**TASK ITEM**
Look below for the line that has "yang paling menarik". Set down the lines from there through the line that has "Jendral Nagabonar yang", exactly as written.

= = =

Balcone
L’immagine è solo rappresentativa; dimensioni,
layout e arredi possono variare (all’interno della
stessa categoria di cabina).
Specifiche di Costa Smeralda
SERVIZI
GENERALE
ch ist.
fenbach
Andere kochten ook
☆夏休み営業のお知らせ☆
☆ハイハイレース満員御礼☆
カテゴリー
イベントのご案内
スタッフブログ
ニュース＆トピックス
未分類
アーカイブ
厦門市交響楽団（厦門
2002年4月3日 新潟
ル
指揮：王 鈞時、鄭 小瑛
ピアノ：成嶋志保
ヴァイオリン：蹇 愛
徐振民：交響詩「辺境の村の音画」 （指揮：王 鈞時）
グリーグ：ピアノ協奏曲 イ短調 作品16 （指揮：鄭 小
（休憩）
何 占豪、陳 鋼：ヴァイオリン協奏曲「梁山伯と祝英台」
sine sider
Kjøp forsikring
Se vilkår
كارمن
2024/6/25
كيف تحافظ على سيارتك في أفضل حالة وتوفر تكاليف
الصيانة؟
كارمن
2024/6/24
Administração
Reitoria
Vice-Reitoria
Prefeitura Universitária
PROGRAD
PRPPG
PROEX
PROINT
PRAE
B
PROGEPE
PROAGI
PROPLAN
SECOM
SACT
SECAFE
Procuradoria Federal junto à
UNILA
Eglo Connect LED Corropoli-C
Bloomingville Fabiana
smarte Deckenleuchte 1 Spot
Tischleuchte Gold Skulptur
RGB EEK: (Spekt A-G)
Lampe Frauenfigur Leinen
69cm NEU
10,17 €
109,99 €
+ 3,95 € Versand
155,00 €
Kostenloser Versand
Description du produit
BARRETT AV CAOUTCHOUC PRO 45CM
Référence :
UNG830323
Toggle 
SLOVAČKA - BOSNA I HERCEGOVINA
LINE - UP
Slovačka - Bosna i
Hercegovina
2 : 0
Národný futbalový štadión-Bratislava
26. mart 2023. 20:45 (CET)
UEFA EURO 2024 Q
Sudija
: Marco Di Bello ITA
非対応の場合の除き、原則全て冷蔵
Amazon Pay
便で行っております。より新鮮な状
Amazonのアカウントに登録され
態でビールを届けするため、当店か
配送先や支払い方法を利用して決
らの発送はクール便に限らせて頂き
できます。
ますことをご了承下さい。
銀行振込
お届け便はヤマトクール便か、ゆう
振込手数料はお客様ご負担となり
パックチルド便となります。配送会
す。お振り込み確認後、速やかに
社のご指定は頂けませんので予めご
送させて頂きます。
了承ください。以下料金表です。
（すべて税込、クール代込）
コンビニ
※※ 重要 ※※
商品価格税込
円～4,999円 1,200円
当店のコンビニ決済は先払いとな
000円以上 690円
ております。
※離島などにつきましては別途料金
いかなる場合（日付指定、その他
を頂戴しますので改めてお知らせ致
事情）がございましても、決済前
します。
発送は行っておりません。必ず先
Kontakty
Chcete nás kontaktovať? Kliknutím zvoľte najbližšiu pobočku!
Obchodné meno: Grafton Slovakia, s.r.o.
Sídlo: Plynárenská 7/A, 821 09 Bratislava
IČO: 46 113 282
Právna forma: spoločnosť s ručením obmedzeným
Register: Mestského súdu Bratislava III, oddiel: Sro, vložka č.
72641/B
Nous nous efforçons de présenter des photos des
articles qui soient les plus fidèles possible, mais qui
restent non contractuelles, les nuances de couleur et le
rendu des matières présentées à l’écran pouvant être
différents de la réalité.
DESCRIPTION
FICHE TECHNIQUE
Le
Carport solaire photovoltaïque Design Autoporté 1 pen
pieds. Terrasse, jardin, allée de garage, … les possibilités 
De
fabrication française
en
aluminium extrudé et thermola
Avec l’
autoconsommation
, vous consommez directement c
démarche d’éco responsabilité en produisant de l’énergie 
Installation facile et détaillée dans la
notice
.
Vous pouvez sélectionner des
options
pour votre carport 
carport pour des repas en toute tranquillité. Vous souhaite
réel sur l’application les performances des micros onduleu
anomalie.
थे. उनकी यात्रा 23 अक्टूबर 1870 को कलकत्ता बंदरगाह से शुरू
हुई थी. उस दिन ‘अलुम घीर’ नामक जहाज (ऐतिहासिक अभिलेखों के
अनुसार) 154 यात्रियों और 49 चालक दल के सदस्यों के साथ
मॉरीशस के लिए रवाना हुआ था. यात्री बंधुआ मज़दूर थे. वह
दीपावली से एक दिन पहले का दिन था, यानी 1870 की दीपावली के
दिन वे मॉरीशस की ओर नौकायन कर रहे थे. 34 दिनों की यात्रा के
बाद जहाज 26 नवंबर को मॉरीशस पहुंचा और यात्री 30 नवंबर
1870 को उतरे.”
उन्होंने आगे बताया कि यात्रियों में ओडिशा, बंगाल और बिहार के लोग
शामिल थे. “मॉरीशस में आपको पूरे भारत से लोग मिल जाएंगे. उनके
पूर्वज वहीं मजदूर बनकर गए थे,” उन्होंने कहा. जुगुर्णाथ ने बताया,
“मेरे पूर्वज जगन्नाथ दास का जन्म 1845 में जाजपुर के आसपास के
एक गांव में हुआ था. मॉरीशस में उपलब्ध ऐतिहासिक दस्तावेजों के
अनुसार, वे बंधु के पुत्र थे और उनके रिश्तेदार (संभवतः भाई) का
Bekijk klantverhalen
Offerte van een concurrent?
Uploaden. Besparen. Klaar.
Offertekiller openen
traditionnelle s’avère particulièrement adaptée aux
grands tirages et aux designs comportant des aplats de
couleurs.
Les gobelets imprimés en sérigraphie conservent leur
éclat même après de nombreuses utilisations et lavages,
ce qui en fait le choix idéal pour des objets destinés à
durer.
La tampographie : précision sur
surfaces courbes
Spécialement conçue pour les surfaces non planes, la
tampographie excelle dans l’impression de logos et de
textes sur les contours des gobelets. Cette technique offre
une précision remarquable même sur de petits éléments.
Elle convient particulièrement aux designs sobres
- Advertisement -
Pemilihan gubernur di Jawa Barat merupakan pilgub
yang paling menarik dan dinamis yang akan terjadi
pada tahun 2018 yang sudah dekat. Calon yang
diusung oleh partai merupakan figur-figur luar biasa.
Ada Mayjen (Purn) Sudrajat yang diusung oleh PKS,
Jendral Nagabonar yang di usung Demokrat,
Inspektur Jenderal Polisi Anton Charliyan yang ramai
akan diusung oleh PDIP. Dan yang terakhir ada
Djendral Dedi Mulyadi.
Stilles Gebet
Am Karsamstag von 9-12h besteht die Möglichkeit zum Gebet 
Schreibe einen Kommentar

= = =

**THE ANSWER**
yang paling menarik dan dinamis yang akan terjadi
pada tahun 2018 yang sudah dekat. Calon yang
diusung oleh partai merupakan figur-figur luar biasa.
Ada Mayjen (Purn) Sudrajat yang diusung oleh PKS,
Jendral Nagabonar yang di usung Demokrat,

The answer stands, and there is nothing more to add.